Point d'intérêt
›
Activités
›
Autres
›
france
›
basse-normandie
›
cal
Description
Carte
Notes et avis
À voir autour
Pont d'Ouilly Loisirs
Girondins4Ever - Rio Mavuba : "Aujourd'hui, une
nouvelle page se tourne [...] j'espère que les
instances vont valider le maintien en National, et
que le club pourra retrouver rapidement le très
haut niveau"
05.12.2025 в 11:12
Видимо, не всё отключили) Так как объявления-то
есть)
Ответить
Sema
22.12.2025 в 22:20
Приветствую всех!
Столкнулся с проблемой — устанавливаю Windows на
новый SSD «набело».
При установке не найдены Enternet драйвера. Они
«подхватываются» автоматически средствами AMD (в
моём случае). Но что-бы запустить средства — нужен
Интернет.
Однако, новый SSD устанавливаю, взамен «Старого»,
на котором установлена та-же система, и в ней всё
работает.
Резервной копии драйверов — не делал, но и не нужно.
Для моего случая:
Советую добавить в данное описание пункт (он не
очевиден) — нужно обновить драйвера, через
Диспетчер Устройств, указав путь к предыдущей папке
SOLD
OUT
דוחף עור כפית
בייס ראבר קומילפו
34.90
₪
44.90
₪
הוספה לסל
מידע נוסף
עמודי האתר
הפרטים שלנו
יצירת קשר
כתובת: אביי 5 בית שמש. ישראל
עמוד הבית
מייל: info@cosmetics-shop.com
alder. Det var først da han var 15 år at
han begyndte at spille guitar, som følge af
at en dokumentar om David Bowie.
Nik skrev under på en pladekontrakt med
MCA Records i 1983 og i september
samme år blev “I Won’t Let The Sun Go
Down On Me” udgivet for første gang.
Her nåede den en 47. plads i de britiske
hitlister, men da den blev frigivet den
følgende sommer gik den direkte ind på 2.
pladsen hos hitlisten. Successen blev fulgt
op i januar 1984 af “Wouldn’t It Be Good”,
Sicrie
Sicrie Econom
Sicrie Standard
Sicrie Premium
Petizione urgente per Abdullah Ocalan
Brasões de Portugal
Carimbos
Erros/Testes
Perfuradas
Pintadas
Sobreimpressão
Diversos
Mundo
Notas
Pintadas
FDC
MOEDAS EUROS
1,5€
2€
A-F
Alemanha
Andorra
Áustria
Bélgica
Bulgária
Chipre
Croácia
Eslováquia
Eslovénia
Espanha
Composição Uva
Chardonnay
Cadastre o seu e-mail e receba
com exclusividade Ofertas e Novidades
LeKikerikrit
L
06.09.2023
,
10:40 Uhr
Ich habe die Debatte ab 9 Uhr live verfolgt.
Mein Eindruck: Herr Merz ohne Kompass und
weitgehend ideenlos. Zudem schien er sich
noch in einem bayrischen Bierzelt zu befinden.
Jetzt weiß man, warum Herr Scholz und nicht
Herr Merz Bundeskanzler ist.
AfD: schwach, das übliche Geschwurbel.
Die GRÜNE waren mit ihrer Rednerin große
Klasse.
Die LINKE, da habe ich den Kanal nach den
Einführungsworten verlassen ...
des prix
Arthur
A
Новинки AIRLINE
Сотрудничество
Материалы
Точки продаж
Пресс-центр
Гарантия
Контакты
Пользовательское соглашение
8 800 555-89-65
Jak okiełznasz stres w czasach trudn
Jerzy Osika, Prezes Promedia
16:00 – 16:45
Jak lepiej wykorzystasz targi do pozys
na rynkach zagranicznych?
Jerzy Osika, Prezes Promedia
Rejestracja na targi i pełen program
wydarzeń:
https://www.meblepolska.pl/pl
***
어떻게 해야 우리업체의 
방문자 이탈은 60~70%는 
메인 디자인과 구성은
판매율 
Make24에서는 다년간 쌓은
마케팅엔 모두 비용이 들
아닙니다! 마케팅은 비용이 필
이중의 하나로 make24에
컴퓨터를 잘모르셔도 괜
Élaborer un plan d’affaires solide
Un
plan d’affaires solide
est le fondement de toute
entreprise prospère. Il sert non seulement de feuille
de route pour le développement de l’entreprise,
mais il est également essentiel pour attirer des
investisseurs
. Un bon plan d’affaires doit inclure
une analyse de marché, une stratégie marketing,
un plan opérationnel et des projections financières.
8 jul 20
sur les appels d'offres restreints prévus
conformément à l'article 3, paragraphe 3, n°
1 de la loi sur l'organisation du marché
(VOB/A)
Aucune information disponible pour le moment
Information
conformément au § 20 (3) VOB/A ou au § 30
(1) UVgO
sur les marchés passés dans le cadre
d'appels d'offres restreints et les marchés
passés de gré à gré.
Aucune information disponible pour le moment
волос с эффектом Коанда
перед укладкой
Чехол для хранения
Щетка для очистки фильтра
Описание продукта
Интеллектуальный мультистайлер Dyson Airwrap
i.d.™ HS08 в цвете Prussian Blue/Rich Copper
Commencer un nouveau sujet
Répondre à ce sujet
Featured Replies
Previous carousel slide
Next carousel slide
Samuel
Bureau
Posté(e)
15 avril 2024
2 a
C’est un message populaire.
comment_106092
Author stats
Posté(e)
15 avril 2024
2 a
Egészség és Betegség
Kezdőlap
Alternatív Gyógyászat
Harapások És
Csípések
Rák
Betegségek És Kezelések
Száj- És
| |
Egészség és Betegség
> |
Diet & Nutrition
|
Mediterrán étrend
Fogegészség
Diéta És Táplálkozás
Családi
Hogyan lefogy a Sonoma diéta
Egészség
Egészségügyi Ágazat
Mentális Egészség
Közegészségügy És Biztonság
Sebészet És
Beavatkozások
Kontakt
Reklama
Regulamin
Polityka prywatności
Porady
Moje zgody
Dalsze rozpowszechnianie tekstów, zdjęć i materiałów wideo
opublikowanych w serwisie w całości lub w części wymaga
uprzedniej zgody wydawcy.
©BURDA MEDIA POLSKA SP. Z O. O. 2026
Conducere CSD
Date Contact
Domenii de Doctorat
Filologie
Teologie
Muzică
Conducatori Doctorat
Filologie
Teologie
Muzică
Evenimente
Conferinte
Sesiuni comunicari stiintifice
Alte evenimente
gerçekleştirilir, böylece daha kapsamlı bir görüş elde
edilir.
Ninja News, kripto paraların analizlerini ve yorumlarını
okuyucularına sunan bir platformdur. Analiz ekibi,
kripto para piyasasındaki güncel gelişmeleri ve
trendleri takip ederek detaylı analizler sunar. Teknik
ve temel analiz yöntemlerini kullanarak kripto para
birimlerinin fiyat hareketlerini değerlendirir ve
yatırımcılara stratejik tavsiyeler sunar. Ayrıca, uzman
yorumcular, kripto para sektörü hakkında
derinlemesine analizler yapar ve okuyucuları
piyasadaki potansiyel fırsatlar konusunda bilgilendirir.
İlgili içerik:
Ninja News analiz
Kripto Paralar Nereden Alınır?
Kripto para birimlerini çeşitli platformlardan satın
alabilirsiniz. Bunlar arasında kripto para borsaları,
━━━━━━━━━━━━━━━━━━━━
Set down every record above exactly as written.

Point d'intérêt
›
Activités
›
Autres
›
france
›
basse-normandie
›
cal
Description
Carte
Notes et avis
À voir autour
Pont d'Ouilly Loisirs
Girondins4Ever - Rio Mavuba : "Aujourd'hui, une
nouvelle page se tourne [...] j'espère que les
instances vont valider le maintien en National, et
que le club pourra retrouver rapidement le très
haut niveau"
05.12.2025 в 11:12
Видимо, не всё отключили) Так как объявления-то
есть)
Ответить
Sema
22.12.2025 в 22:20
Приветствую всех!
Столкнулся с проблемой — устанавливаю Windows на
новый SSD «набело».
При установке не найдены Enternet драйвера. Они
«подхватываются» автоматически средствами AMD (в
моём случае). Но что-бы запустить средства — нужен
Интернет.
Однако, новый SSD устанавливаю, взамен «Старого»,
на котором установлена та-же система, и в ней всё
работает.
Резервной копии драйверов — не делал, но и не нужно.
Для моего случая:
Советую добавить в данное описание пункт (он не
очевиден) — нужно обновить драйвера, через
Диспетчер Устройств, указав путь к предыдущей папке
SOLD
OUT
דוחף עור כפית
בייס ראבר קומילפו
34.90
₪
44.90
₪
הוספה לסל
מידע נוסף
עמודי האתר
הפרטים שלנו
יצירת קשר
כתובת: אביי 5 בית שמש. ישראל
עמוד הבית
מייל: info@cosmetics-shop.com
alder. Det var først da han var 15 år at
han begyndte at spille guitar, som følge af
at en dokumentar om David Bowie.
Nik skrev under på en pladekontrakt med
MCA Records i 1983 og i september
samme år blev “I Won’t Let The Sun Go
Down On Me” udgivet for første gang.
Her nåede den en 47. plads i de britiske
hitlister, men da den blev frigivet den
følgende sommer gik den direkte ind på 2.
pladsen hos hitlisten. Successen blev fulgt
op i januar 1984 af “Wouldn’t It Be Good”,
Sicrie
Sicrie Econom
Sicrie Standard
Sicrie Premium
Petizione urgente per Abdullah Ocalan
Brasões de Portugal
Carimbos
Erros/Testes
Perfuradas
Pintadas
Sobreimpressão
Diversos
Mundo
Notas
Pintadas
FDC
MOEDAS EUROS
1,5€
2€
A-F
Alemanha
Andorra
Áustria
Bélgica
Bulgária
Chipre
Croácia
Eslováquia
Eslovénia
Espanha
Composição Uva
Chardonnay
Cadastre o seu e-mail e receba
com exclusividade Ofertas e Novidades
LeKikerikrit
L
06.09.2023
,
10:40 Uhr
Ich habe die Debatte ab 9 Uhr live verfolgt.
Mein Eindruck: Herr Merz ohne Kompass und
weitgehend ideenlos. Zudem schien er sich
noch in einem bayrischen Bierzelt zu befinden.
Jetzt weiß man, warum Herr Scholz und nicht
Herr Merz Bundeskanzler ist.
AfD: schwach, das übliche Geschwurbel.
Die GRÜNE waren mit ihrer Rednerin große
Klasse.
Die LINKE, da habe ich den Kanal nach den
Einführungsworten verlassen ...
des prix
Arthur
A
Новинки AIRLINE
Сотрудничество
Материалы
Точки продаж
Пресс-центр
Гарантия
Контакты
Пользовательское соглашение
8 800 555-89-65
Jak okiełznasz stres w czasach trudn
Jerzy Osika, Prezes Promedia
16:00 – 16:45
Jak lepiej wykorzystasz targi do pozys
na rynkach zagranicznych?
Jerzy Osika, Prezes Promedia
Rejestracja na targi i pełen program
wydarzeń:
https://www.meblepolska.pl/pl
***
어떻게 해야 우리업체의 
방문자 이탈은 60~70%는 
메인 디자인과 구성은
판매율 
Make24에서는 다년간 쌓은
마케팅엔 모두 비용이 들
아닙니다! 마케팅은 비용이 필
이중의 하나로 make24에
컴퓨터를 잘모르셔도 괜
Élaborer un plan d’affaires solide
Un
plan d’affaires solide
est le fondement de toute
entreprise prospère. Il sert non seulement de feuille
de route pour le développement de l’entreprise,
mais il est également essentiel pour attirer des
investisseurs
. Un bon plan d’affaires doit inclure
une analyse de marché, une stratégie marketing,
un plan opérationnel et des projections financières.
8 jul 20
sur les appels d'offres restreints prévus
conformément à l'article 3, paragraphe 3, n°
1 de la loi sur l'organisation du marché
(VOB/A)
Aucune information disponible pour le moment
Information
conformément au § 20 (3) VOB/A ou au § 30
(1) UVgO
sur les marchés passés dans le cadre
d'appels d'offres restreints et les marchés
passés de gré à gré.
Aucune information disponible pour le moment
волос с эффектом Коанда
перед укладкой
Чехол для хранения
Щетка для очистки фильтра
Описание продукта
Интеллектуальный мультистайлер Dyson Airwrap
i.d.™ HS08 в цвете Prussian Blue/Rich Copper
Commencer un nouveau sujet
Répondre à ce sujet
Featured Replies
Previous carousel slide
Next carousel slide
Samuel
Bureau
Posté(e)
15 avril 2024
2 a
C’est un message populaire.
comment_106092
Author stats
Posté(e)
15 avril 2024
2 a
Egészség és Betegség
Kezdőlap
Alternatív Gyógyászat
Harapások És
Csípések
Rák
Betegségek És Kezelések
Száj- És
| |
Egészség és Betegség
> |
Diet & Nutrition
|
Mediterrán étrend
Fogegészség
Diéta És Táplálkozás
Családi
Hogyan lefogy a Sonoma diéta
Egészség
Egészségügyi Ágazat
Mentális Egészség
Közegészségügy És Biztonság
Sebészet És
Beavatkozások
Kontakt
Reklama
Regulamin
Polityka prywatności
Porady
Moje zgody
Dalsze rozpowszechnianie tekstów, zdjęć i materiałów wideo
opublikowanych w serwisie w całości lub w części wymaga
uprzedniej zgody wydawcy.
©BURDA MEDIA POLSKA SP. Z O. O. 2026
Conducere CSD
Date Contact
Domenii de Doctorat
Filologie
Teologie
Muzică
Conducatori Doctorat
Filologie
Teologie
Muzică
Evenimente
Conferinte
Sesiuni comunicari stiintifice
Alte evenimente
gerçekleştirilir, böylece daha kapsamlı bir görüş elde
edilir.
Ninja News, kripto paraların analizlerini ve yorumlarını
okuyucularına sunan bir platformdur. Analiz ekibi,
kripto para piyasasındaki güncel gelişmeleri ve
trendleri takip ederek detaylı analizler sunar. Teknik
ve temel analiz yöntemlerini kullanarak kripto para
birimlerinin fiyat hareketlerini değerlendirir ve
yatırımcılara stratejik tavsiyeler sunar. Ayrıca, uzman
yorumcular, kripto para sektörü hakkında
derinlemesine analizler yapar ve okuyucuları
piyasadaki potansiyel fırsatlar konusunda bilgilendirir.
İlgili içerik:
Ninja News analiz
Kripto Paralar Nereden Alınır?
Kripto para birimlerini çeşitli platformlardan satın
alabilirsiniz. Bunlar arasında kripto para borsaları,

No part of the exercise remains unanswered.